I MET RUDY Sanchez ten years ago during his residency at Sinai. He’d worked with Helen since the first time she’d been checked in after the spiders started coming out of the walls. Now we were both dealing with Helen’s suicide in different ways. I needed him for my part of it, and he needed me for his. None of Rudy’s patients had ever killed themselves before, and he took it pretty hard. There’s professional detachment and then there’s basic humanity. Rudy’s a great shrink. He was born for the profession, I think. He listens with every molecule of his body and he has insight.
He came out of Gold’s wearing electric-blue bike shorts and a black tank top, carrying an Under-Armour gym bag.
“You have a bike?” I asked, looking around.
“No, I drove.”
“What’s with the shorts?”
“There’s a new fitness trainer. Jamaican gal… tall, gorgeous.”
“And…?”
“Bike shorts show off my package.”
“Jesus Christ.”
“Jealousy is an ugly thing, Joe.”
“Get in the fucking car.”
We drove to Bellevue State Park, bought some bottled water, and walked off into the forest. I hadn’t said much of anything in the car and Rudy let it be, waiting for me to open up, but after we’d been walking for five minutes he cleared his throat. “This is getting pretty remote for a therapy session, cowboy.”
“Not what it is.”
“Then what? Does the FBI want you to get your forestry merit badge?”
“Need privacy.”
“Your car won’t do it?”
“Not sure about that.”
He smiled. “You ought to consider seeing a therapist about t
hat paranoia.”
I ignored him. The park trail brought us into a small clearing by a brook. I led the way down to the scattering of rocks. For a small brook it had a nice steady burble. Useful. Not that I really expected long-range mics, but safe is better than careless.
“Okay, don’t take this the wrong way, Rudy, but I’m going to take off all my clothes. You can turn around. I wouldn’t want you to lose confidence in your package.”
He sat down on a rock and picked up some small stones to toss. I stripped down to the skin and first examined every inch of my boxers, checking the seams and label. Nothing, so I put them back on.
“Thank God,” Rudy said.
I shot him the finger and went through the process with the borrowed clothes.
“What are you looking for?”
“Bugs.”
“Bugs as in creepy crawlies or bugs as in I’m being ape-shit paranoid and my psychiatrist friend had better keep the Thorazine handy?”
“That one,” I said as I put the sweats on and sat on a rock five feet away.
“What’s going on, Joe?”
“That’s the thing, Rude… I don’t know.”
His dark eyes searched my face. “Okay,” he said, “tell me.”
And I did. When I was finished Rudy sat on his rock and stared for a long time at a praying mantis that was sunning herself on a leaf. The sun was a ruby-red ball behind the distant trees and the late afternoon heat was giving way to a breezy coolness as twilight began to gather.
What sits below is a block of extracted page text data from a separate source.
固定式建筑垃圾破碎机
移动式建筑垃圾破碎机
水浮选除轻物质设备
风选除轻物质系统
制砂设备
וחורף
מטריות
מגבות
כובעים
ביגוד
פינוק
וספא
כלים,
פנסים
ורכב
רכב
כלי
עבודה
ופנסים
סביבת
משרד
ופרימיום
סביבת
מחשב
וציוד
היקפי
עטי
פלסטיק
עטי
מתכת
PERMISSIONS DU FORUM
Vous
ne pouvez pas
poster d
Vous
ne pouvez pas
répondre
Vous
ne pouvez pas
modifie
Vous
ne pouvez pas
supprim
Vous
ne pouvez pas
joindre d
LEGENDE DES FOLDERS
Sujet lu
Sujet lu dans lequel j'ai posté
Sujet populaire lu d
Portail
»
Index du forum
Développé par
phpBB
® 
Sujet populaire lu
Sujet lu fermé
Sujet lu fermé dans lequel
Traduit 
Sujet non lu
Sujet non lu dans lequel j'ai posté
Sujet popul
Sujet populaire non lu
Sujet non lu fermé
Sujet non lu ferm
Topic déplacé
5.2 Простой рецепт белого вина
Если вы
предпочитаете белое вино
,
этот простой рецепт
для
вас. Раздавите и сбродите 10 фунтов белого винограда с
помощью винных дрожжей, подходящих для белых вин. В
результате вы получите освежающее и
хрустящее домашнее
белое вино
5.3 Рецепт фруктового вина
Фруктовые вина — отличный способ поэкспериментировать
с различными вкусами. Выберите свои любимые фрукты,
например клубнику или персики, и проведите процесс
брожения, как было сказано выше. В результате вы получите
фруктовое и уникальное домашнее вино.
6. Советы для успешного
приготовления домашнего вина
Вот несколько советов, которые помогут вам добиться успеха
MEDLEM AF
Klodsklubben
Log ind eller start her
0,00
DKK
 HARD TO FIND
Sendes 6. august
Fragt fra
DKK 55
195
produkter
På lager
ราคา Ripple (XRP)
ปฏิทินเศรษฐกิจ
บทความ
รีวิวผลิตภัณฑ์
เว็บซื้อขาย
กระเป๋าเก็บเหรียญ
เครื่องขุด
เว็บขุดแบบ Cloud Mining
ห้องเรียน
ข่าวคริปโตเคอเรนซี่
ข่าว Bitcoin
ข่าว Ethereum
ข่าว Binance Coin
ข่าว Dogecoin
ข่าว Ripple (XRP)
“Joe? Look me in the eye and tell me that everything you’ve said is true.”
I told him.
He watched my pupils, the muscles around my eyes, looking for any shifts in focus. Looking for a tell. “There’s no chance this Mr. Church was playing some kind of game on you? There’s no chance this Javad was in on it?”
“A few days ago I shot him twice in the back. Today I smashed the guy’s face to jelly and then snapped his neck.”